# 455 feels better



## gjones (Oct 8, 2012)

IT LIVES!!!! Took the '66 Lemans w/455 out for a quick burn today. She performs better than a new car!!!!! The idle is so smooth, even in drive I can set the rpms way down to like 500, and still smooth as silk! I should have known that anything with the Carter label on it would still be a performer(even at this late date). It all boiled down to overlooked idiotic rudimentary bull that should have been examined closer(who would have thought that a casting flaw in a brass block would have caused so much consternation? It's always the little things that get you!).Will take her out for a good run this weekend. That th400 feels smooth and strong, to boot! I can't wait!!!


----------



## chuckha62 (Apr 5, 2010)

gjones said:


> ...I should have known that anything with the Carter label on it would still be a performer(even at this late date).

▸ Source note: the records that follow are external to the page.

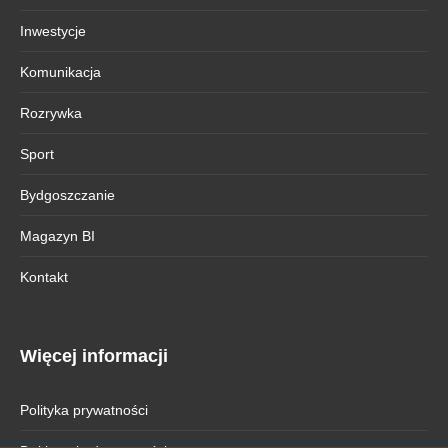
Inwestycje
Komunikacja
Rozrywka
Sport
Bydgoszczanie
Magazyn BI
Kontakt
Więcej informacji
Polityka prywatności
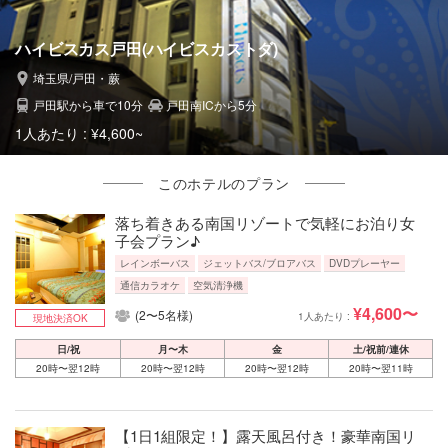
ハイビスカス戸田(ハイビスカストダ)
埼玉県/戸田・蕨
戸田駅から車で10分
戸田南ICから5分
1人あたり :
¥4,600~
このホテルのプラン
落ち着きある南国リゾートで気軽にお泊り女
子会プラン♪
レインボーバス
ジェットバス/ブロアバス
DVDプレーヤー
通信カラオケ
空気清浄機
¥4,600〜
(2〜5名様)
1人あたり :
現地決済OK
日/祝
月〜木
金
土/祝前/連休
20時〜翌12時
20時〜翌12時
20時〜翌12時
20時〜翌11時
【1日1組限定！】露天風呂付き！豪華南国リ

It's actually the other way around. Edelbrock bought the rights to the Carter AFB and renamed it. If your carb still says Carter, it's an original pre-Edlebrock carburetor.

Congrats on your progress! Isn't it amazing how these old cars ride and drive?

Chuck


----------



## gjones (Oct 8, 2012)

Yes indeed Chuck! This baby is incredibly smooth on the roadway! Had to do a few mods to get the th400 to fit this '66 properly-(shortened driveshaft 5/8", balanced, moved cross member back on frame 6", etc...)- but in the end, it was well worth the effort! I didn't really think I'd ever get to ride in a REAL car again- seemed totally out of reach. But there you have it! It's very exciting! Also, this 9635sa is a 1995 clone model carburetor, so I wasn't really sure what to expect. So far, so good!


----------



## BearGFR (Aug 25, 2008)

Awesome - congrats :cheers

Bear


----------



## ALKYGTO (Mar 29, 2010)

Beautiful Vert! Love how you've got the 455 dressed up as a lil' 326-4 lol.


----------



## gjones (Oct 8, 2012)

Sorry alky, those photos that you must have looked at were actually of the 326- I just pulled the 326 out and installed the 455 recently (by myself). Will post updated photos with the 455 soon. Thanks to all.


----------